Precipitation Estimation from the ARM Distributed Radar Network

Giangrande, S., Brookhaven National Laboratory

Cloud Processes

Cloud Life Cycle, Cloud-Aerosol-Precipitation Interactions

Giangrande SE, S Collis, A Theisen, and A Tokay. 2014. "Precipitation Estimation from the ARM Distributed Radar Network during the MC3E Campaign." Journal of Applied Meteorology and Climatology, 53(9), 10.1175/jamc-d-13-0321.1.


Snapshot of rainfall rate estimates from the CSAPR during the 20 May 2011 squall-line event from MC3E.


Scatterplot of the performance of various CSAPR rainfall methods as compared to 1-hour accumulations during the MC3E campaign.


Snapshot of rainfall rate estimates from the CSAPR during the 20 May 2011 squall-line event from MC3E.

Scatterplot of the performance of various CSAPR rainfall methods as compared to 1-hour accumulations during the MC3E campaign.

Recently, the US Department of Energy's (DOE) Atmospheric Radiation Measurement (ARM) Climate Research Facility outfitted its fixed and mobile sites with scanning dual-polarized X/C-band weather radars. These systems are designed for improved observation of cloud and precipitation evolution, dynamic and microphysical processes and longer-term precipitation trends. An initial priority has been the development of a suite of hydrological analysis techniques and data products including radar quantitative precipitation estimation. The products are motivated by a demand for high-quality rainfall accumulation maps, which are used as a key constraint for ARM climate model forcing data sets and as an evaluation target for multiple scales of modeling.

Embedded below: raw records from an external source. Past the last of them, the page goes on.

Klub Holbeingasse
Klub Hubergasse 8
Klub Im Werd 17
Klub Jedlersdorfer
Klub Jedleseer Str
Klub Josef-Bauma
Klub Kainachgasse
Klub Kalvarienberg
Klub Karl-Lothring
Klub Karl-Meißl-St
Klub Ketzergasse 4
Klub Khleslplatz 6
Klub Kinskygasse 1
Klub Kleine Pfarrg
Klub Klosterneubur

This study documents the development of an initial set of ARM radar rainfall methods, using the wealth of radar resources surrounding the Southern Great Plains (SGP) facility near Lamont, Oklahoma. The study coincides with the joint Midlatitude Continental Convective Clouds Experiment (MC3E), a campaign funded by DOE's ARM Climate Research Facility and the National Aeronautics and Space Administration’s (NASA) Global Precipitation Measurement (GPM) mission. The MC3E campaign provided a unique backdrop for evaluating radar-rainfall methodologies at the ARM radar wavelengths that are shorter than the traditional WSR-88D radar. During this campaign, a suite of NASA GPM ground observations complemented the routine ARM observations and improved the ability to estimate rainfall variability and product uncertainty. Although these ARM radars operate at a shorter wavelength and are therefore susceptible to challenges such as attenuation in rain, the performance of several rainfall retrieval methods was comparable to estimates using nearby unattenuated WSR-88D observations. These results support confidence in ARM radar rainfall estimates when similar systems are deployed to remote global locations.

An ARM evaluation value-added product for several C-Band ARM Precipitation Radar (CSAPR) based estimates is now available. Radar processing codes used in this study are also available by accessing the open-source Python-ARM Radar Toolkit (Py-ART).